** Opening Material for this exercise block **
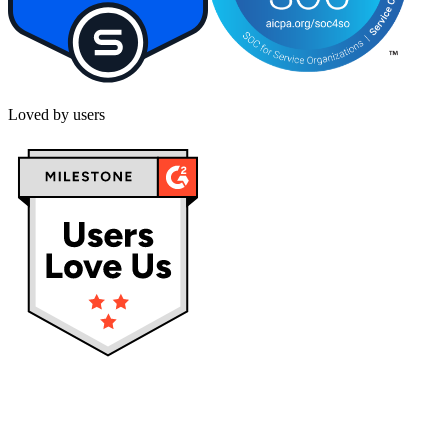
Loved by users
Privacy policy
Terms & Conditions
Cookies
** Closing Material for this exercise block **
** Opening Material for this exercise block **
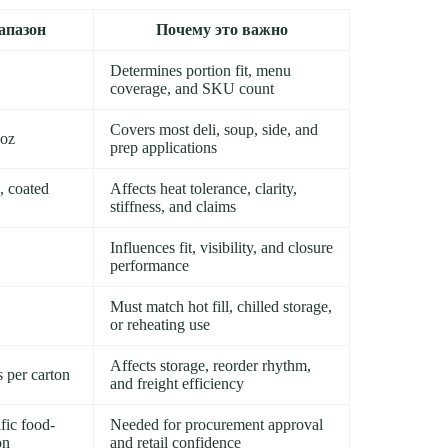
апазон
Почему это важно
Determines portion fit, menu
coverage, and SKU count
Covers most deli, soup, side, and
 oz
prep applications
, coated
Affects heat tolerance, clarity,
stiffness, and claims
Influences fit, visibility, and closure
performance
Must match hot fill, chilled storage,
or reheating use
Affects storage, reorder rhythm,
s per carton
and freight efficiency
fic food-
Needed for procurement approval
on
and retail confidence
** Closing Material for this exercise block **
**Task item:**
I'd like the number of lines in the listing above that contain the string "Affects", and only the number.

**The answer:**
2